En 1919 déjà, Rossé avait commencé à collaborer avec l’Elsässer Kurier de l’abbé Xavier Haegy, patron de l’Alsatia.
 
Il s’engage, dès 1925, dans le bras de fer au sujet du statut scolaire de l’Alsace, qu’Edouard Herriot voudrait niveler sur celui du reste de la France . Lors d’un discours, le 13 décembre 1925, devant une assemblée de fonctionnaires, il s’écrie : « Depuis le 11 novembre, nous avons trouvé une France tout à fait différente de celle dont nous avaient parlé nos parents: la République française n’est pas une démocratie, mais une oligarchie, qui a substitué au régionalisme une centralisation absurde » (op.cit. p. 72).
 
En 1926, il fait la promotion du tout nouveau Einheitsfront, constitué par les communistes et les autonomistes cléricaux. Avec Jean-Pierre Mourer, dans la ligne de Maurice Thorez, les communistes alsaciens se déclarent partisans de l’autodétermination des Alsaciens et de leur autonomie : « Notre parti a proclamé dans son manifeste du Congrès ouvrier et paysan de Strasbourg, le droit du peuple alsacien-lorrain à disposer de lui-même. Il soutiendra ce droit sans réserve jusqu’à la séparation d’avec la France, si le peuple en décide ainsi.
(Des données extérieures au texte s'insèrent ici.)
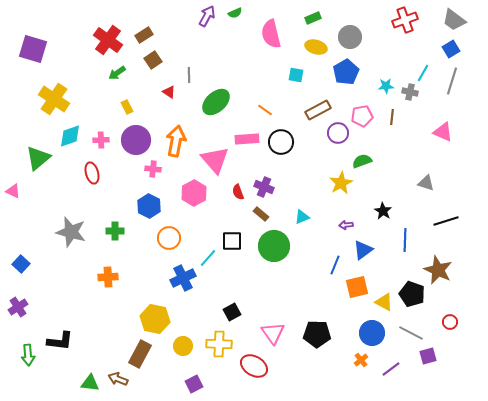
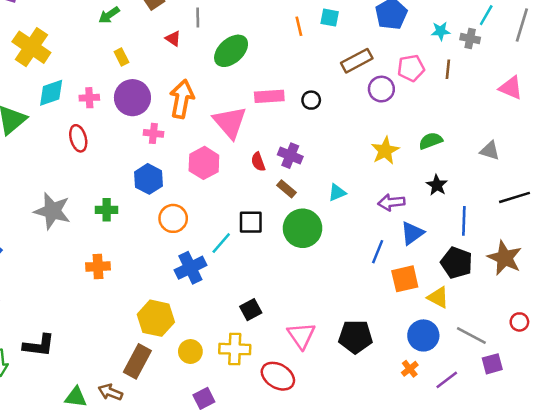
orange line: (265, 110) -> (299, 26), moved, turned 42
black circle: (281, 142) -> (311, 100), size x0.6
green semicircle: (362, 161) -> (431, 141), moved
purple arrow: (346, 225) -> (391, 202), size x1.5
black pentagon: (412, 294) -> (457, 263), moved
Nous-mêmes demandons un libre plébiscite où nous réclamons l’autonomie complète dans le cadre de l’Etat français ». (Jean-Pierre Mourer, discours du 5 février 1926 au Comité central du Parti communiste français à Paris). Deux jours plus tard, Rossé lui fait écho en s’écriant, lors d’une autre réunion de fonctionnaires, qui l’acclameront à tout rompre : « Nous souffrons et nous crevons sous la camisole de force de l’administration française. Je combattrai l’assimilation parisienne avec la dernière énergie, au risque d’être qualifié de Boche, de Bavarois ou de Prussien ! » (7 février 1926). Il se dit prêt à sacrifier sa personne et sa situation dans ce but.
 
Un nouveau journal, paru à la mi-mai 1925, sur l’initiative du Dr Eugène Ricklin, intitulé : « Die Zukunft », étaye alors en long et en large les positions de Joseph Rossé et de l’Einheitsfront. Le journal, qui se veut indépendant, est promis à un grand succès. Paul-Joseph Schall en sera le rédacteur en chef. « Die Brûcke », le supplément culturel de ce journal, sera assuré par Joseph Rossé.
 
Les concertations régulières des autonomistes les amèneront à projeter un mouvement  ou une « Heimatbewegung », qui prendra le nom de « Heimatbund », lors d’une séance à la brasserie du Luxhof à Strasbourg, rue de la Comédie, le 24 mai 1926. Joseph Rossé proclame alors : « L’Alsace-Lorraine est traitée en quantité négligeable par le gouvernement français. Il nous faut réagir et former le front unique de tous les  « Heimattreuen », sans distinction de confession religieuse ni d’opinion politique ». Un Manifeste est publié, qui a malgré tout, une orientation chrétienne. Pour cette raison, les Communistes ne le signeront pas. C’est Karl Roos qui sera secrétaire général du Heimatbund.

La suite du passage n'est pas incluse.